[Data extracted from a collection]
--- START ---

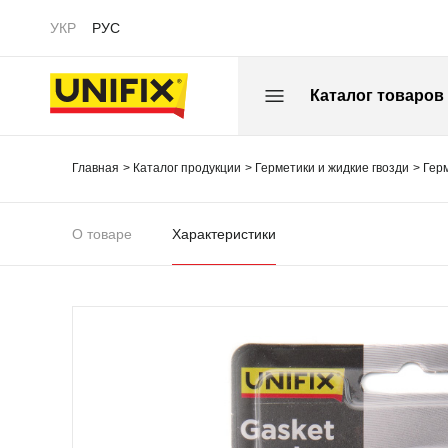
УКР
РУС
Каталог товаров
Главная
Каталог продукции
Герметики и жидкие гвозди
Гер
О товаре
Характеристики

--- END ---

Output a verbatim copy of all entries above; no pictures go in it.

УКР
РУС
Каталог товаров
Главная
Каталог продукции
Герметики и жидкие гвозди
Гер
О товаре
Характеристики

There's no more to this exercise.